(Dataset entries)
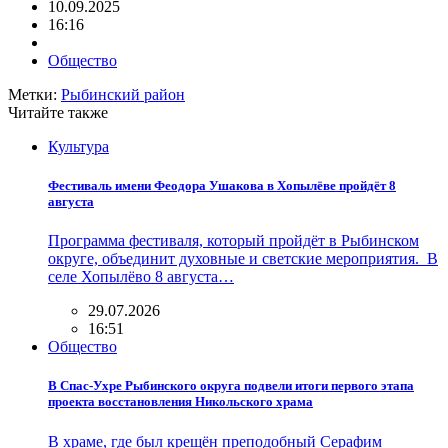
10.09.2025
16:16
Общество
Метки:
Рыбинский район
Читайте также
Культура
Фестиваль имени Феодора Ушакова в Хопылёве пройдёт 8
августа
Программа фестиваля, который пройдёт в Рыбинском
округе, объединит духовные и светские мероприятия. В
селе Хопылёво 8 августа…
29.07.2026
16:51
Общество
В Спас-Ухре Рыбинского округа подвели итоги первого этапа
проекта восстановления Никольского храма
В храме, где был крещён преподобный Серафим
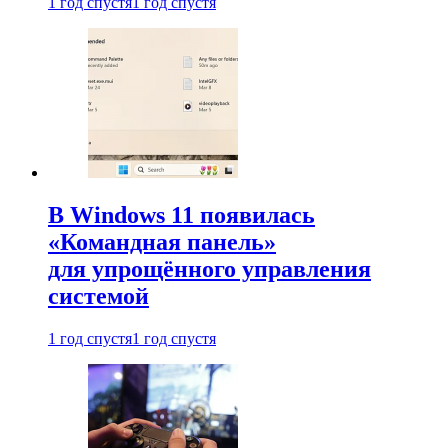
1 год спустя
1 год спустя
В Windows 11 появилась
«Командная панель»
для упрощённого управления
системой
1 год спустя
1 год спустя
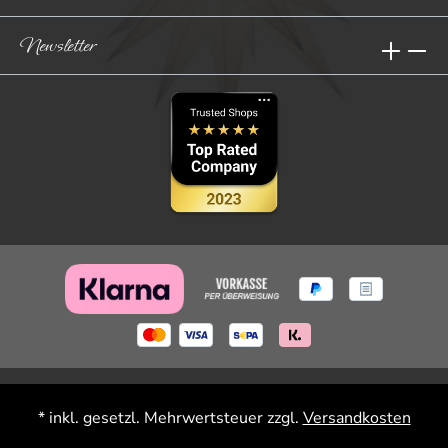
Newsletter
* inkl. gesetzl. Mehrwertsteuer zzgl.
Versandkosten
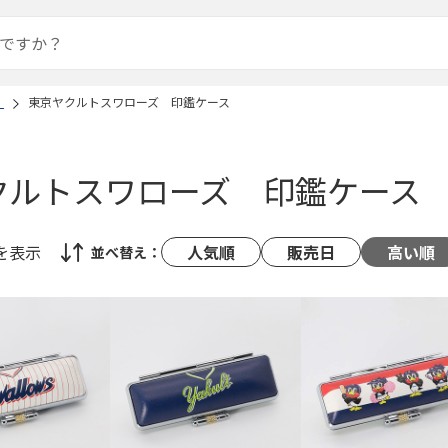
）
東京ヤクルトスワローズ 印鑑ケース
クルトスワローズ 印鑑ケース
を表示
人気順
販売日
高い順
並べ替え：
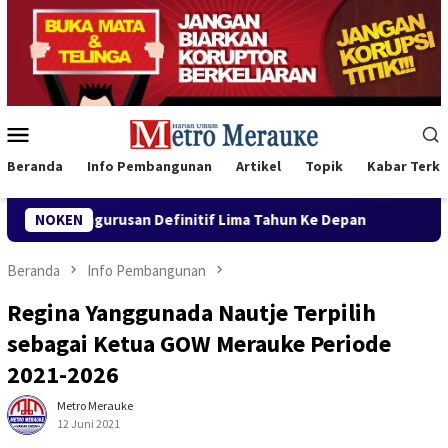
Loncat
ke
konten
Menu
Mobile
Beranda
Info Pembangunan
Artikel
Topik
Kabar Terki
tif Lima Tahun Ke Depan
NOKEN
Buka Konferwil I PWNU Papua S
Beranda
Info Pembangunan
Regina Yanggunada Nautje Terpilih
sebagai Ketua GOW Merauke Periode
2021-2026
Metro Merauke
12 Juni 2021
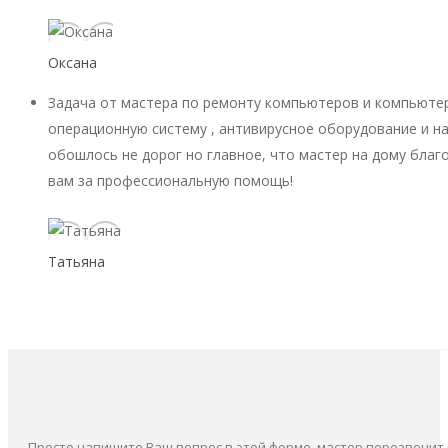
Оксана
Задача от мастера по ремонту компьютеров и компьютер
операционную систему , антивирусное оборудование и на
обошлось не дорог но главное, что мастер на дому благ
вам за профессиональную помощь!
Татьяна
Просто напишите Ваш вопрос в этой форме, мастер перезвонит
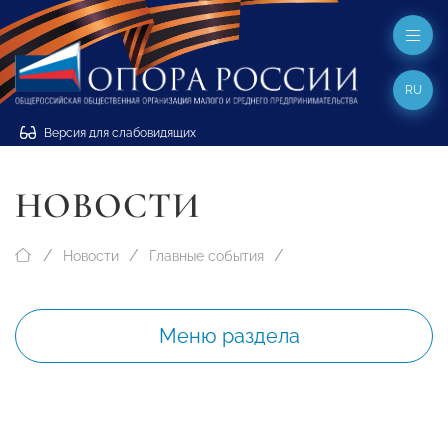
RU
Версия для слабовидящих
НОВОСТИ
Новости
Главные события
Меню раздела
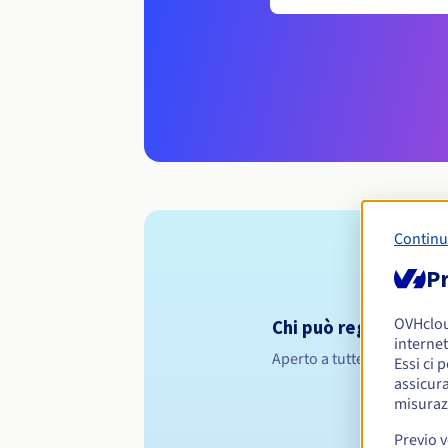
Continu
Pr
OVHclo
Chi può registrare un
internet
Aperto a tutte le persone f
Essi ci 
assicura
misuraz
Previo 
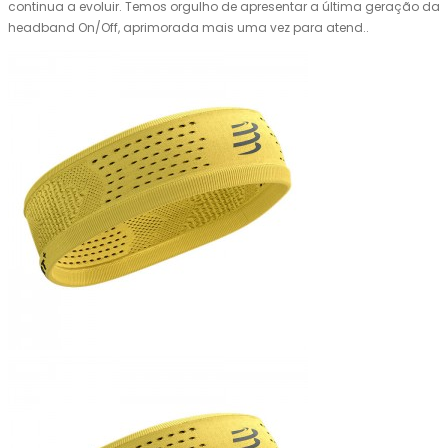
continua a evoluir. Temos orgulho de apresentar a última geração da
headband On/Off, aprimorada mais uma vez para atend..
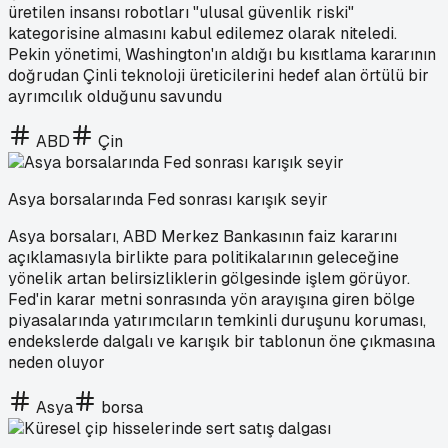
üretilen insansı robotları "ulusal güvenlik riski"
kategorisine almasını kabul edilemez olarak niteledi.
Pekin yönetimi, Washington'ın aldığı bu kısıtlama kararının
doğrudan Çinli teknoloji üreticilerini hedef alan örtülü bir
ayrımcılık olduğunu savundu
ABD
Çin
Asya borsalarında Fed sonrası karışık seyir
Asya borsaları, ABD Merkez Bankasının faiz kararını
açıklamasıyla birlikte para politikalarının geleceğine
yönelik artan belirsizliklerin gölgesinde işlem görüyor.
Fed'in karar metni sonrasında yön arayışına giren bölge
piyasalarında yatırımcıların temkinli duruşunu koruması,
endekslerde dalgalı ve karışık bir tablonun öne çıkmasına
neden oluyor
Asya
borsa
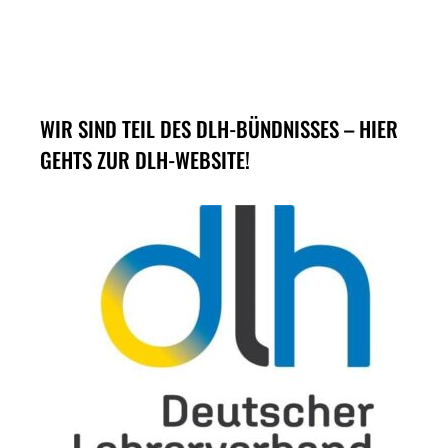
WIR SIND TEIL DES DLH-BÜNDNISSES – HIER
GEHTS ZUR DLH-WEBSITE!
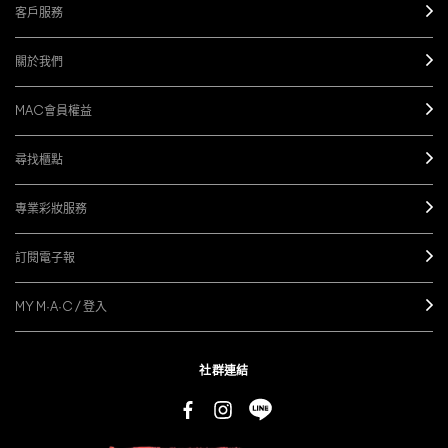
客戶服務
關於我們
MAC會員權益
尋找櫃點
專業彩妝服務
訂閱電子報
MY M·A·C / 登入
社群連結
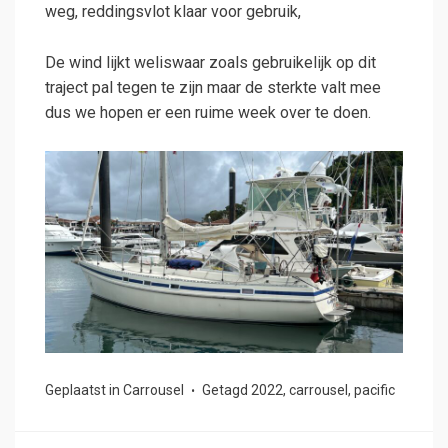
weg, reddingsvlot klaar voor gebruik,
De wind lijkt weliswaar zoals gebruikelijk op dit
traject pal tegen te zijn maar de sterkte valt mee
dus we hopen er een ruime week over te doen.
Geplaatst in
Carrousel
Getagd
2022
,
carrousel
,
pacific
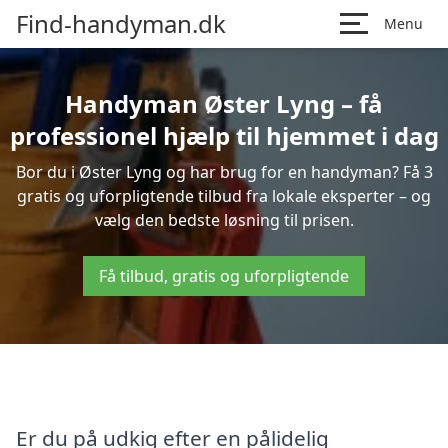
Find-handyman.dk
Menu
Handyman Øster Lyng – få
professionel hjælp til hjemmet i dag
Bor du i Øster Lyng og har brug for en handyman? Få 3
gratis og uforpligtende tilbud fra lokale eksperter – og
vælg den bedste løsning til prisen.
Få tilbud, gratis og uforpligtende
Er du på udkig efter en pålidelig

● EXERCISE AIM: Pictures are not part of the copy; transcribe the rest of the data verbatim.

● EXERCISE RESULT:
10.09.2025
16:16
Общество
Метки:
Рыбинский район
Читайте также
Культура
Фестиваль имени Феодора Ушакова в Хопылёве пройдёт 8
августа
Программа фестиваля, который пройдёт в Рыбинском
округе, объединит духовные и светские мероприятия. В
селе Хопылёво 8 августа…
29.07.2026
16:51
Общество
В Спас-Ухре Рыбинского округа подвели итоги первого этапа
проекта восстановления Никольского храма
В храме, где был крещён преподобный Серафим
1 год спустя
1 год спустя
В Windows 11 появилась
«Командная панель»
для упрощённого управления
системой
1 год спустя
1 год спустя
Newsletter
* inkl. gesetzl. Mehrwertsteuer zzgl.
Versandkosten
）
東京ヤクルトスワローズ 印鑑ケース
クルトスワローズ 印鑑ケース
を表示
人気順
販売日
高い順
並べ替え：
Loncat
ke
konten
Menu
Mobile
Beranda
Info Pembangunan
Artikel
Topik
Kabar Terki
tif Lima Tahun Ke Depan
NOKEN
Buka Konferwil I PWNU Papua S
Beranda
Info Pembangunan
Regina Yanggunada Nautje Terpilih
sebagai Ketua GOW Merauke Periode
2021-2026
Metro Merauke
12 Juni 2021
Оксана
Задача от мастера по ремонту компьютеров и компьютер
операционную систему , антивирусное оборудование и на
обошлось не дорог но главное, что мастер на дому благ
вам за профессиональную помощь!
Татьяна
Просто напишите Ваш вопрос в этой форме, мастер перезвонит
RU
Версия для слабовидящих
НОВОСТИ
Новости
Главные события
Меню раздела
Continu
Pr
OVHclo
Chi può registrare un
internet
Aperto a tutte le persone f
Essi ci 
assicura
misuraz
Previo 
continua a evoluir. Temos orgulho de apresentar a última geração da
headband On/Off, aprimorada mais uma vez para atend..
üretilen insansı robotları "ulusal güvenlik riski"
kategorisine almasını kabul edilemez olarak niteledi.
Pekin yönetimi, Washington'ın aldığı bu kısıtlama kararının
doğrudan Çinli teknoloji üreticilerini hedef alan örtülü bir
ayrımcılık olduğunu savundu
ABD
Çin
Asya borsalarında Fed sonrası karışık seyir
Asya borsaları, ABD Merkez Bankasının faiz kararını
açıklamasıyla birlikte para politikalarının geleceğine
yönelik artan belirsizliklerin gölgesinde işlem görüyor.
Fed'in karar metni sonrasında yön arayışına giren bölge
piyasalarında yatırımcıların temkinli duruşunu koruması,
endekslerde dalgalı ve karışık bir tablonun öne çıkmasına
neden oluyor
Asya
borsa
WIR SIND TEIL DES DLH-BÜNDNISSES – HIER
GEHTS ZUR DLH-WEBSITE!
客戶服務
關於我們
MAC會員權益
尋找櫃點
專業彩妝服務
訂閱電子報
MY M·A·C / 登入
社群連結
weg, reddingsvlot klaar voor gebruik,
De wind lijkt weliswaar zoals gebruikelijk op dit
traject pal tegen te zijn maar de sterkte valt mee
dus we hopen er een ruime week over te doen.
Geplaatst in
Carrousel
Getagd
2022
,
carrousel
,
pacific
Find-handyman.dk
Menu
Handyman Øster Lyng – få
professionel hjælp til hjemmet i dag
Bor du i Øster Lyng og har brug for en handyman? Få 3
gratis og uforpligtende tilbud fra lokale eksperter – og
vælg den bedste løsning til prisen.
Få tilbud, gratis og uforpligtende
Er du på udkig efter en pålidelig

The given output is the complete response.